Ich frage mich gerade eher, wer dieser "jemand" ist. Denn Beratung zu Steuererklärungen, sowie das Ausfüllen von Steuererklärungen für fremde Dritte dürfen nur Steuerberater, Rechtsanwälte o.ä. vornehmen, nicht aber wie Sie als Handeslvertreter.


Zum eigentlichen Problem: Sie nehmen die Kfz-Steuer vom letzten Jahr und rechnen den Grundtarif moantlich aus, dieser ist dann der normale Tarif für Privatpersonen. Dann nehmen Sie diesen "Privattarif" bis zum Gründungsdatum (z.B. 3 Monate bei Gewerbeanmeldung/Einlage des Autos zum 01.04.) um nehmen dazu die Differenz zum diesjährigen Rechnungsbetrag (d.h. die restlichen 9 Monate). Damit haben Sie dann den erhöhten Tarif für den Gewerbebetrieb. Als Beleg reicht die Versicherungspolice, auch wenn hier noch die anfänglichen "privaten Monate" enthalten sind.

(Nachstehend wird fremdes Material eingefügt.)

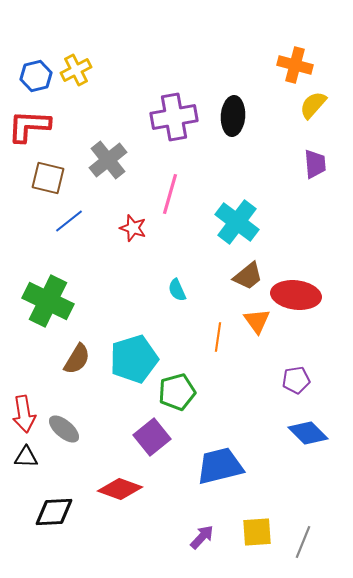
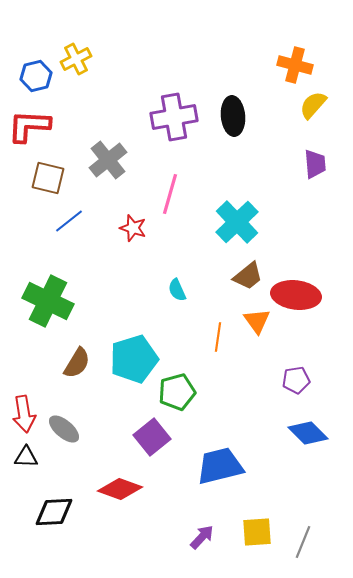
yellow cross: moved 11 px up
black ellipse: rotated 9 degrees counterclockwise
cyan cross: rotated 9 degrees clockwise
brown semicircle: moved 4 px down
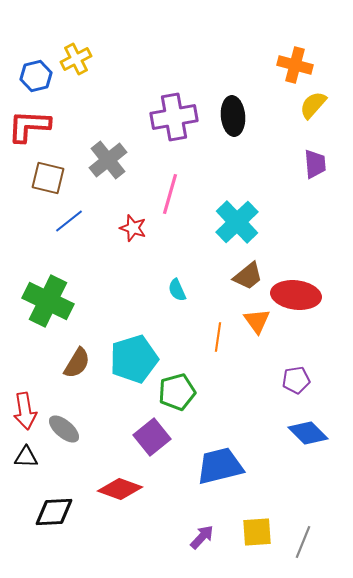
red arrow: moved 1 px right, 3 px up
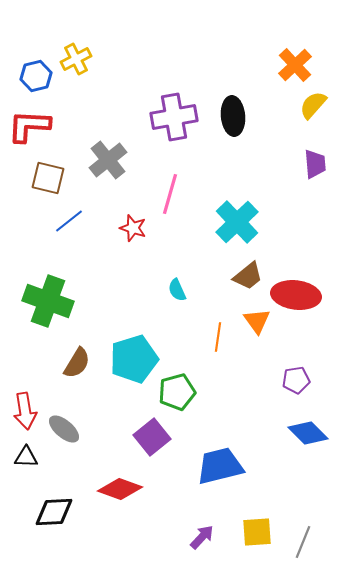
orange cross: rotated 32 degrees clockwise
green cross: rotated 6 degrees counterclockwise
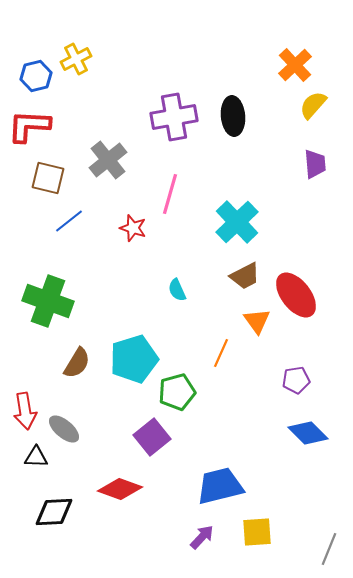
brown trapezoid: moved 3 px left; rotated 12 degrees clockwise
red ellipse: rotated 45 degrees clockwise
orange line: moved 3 px right, 16 px down; rotated 16 degrees clockwise
black triangle: moved 10 px right
blue trapezoid: moved 20 px down
gray line: moved 26 px right, 7 px down
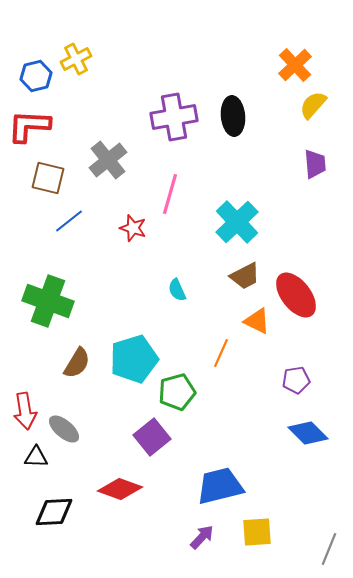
orange triangle: rotated 28 degrees counterclockwise
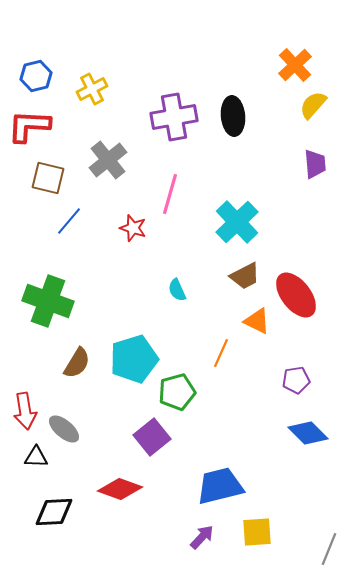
yellow cross: moved 16 px right, 30 px down
blue line: rotated 12 degrees counterclockwise
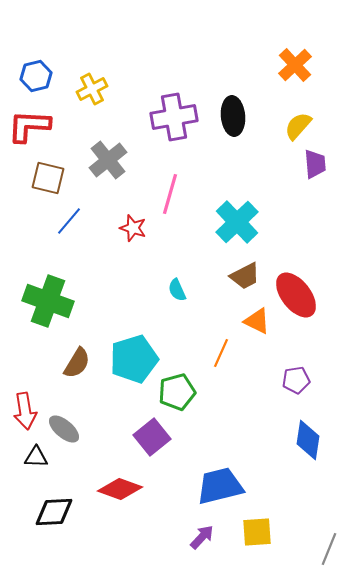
yellow semicircle: moved 15 px left, 21 px down
blue diamond: moved 7 px down; rotated 54 degrees clockwise
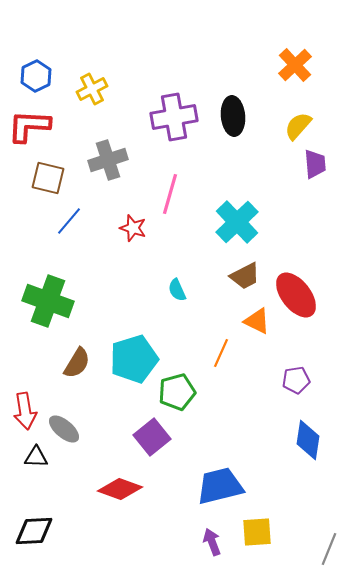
blue hexagon: rotated 12 degrees counterclockwise
gray cross: rotated 21 degrees clockwise
black diamond: moved 20 px left, 19 px down
purple arrow: moved 10 px right, 5 px down; rotated 64 degrees counterclockwise
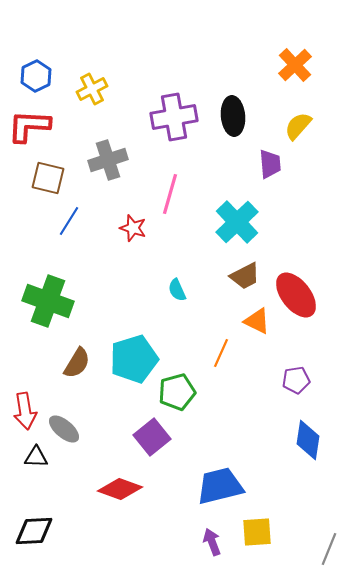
purple trapezoid: moved 45 px left
blue line: rotated 8 degrees counterclockwise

Ich Berate niemand anderen, es geht um mich, aber die Frage trifft ja nicht nur auf mich zu, vielleicht findet die ja mal wer bei Google.

Danke für die Antwort, ich werde das Taggenau ausrechnen müssen, die vorgehensweise dürfte gleich sein, muss ich dann von 360 Tagen/Jahr und 30 Tagen/Monat ausgehen oder die genaue Anzahl Tage?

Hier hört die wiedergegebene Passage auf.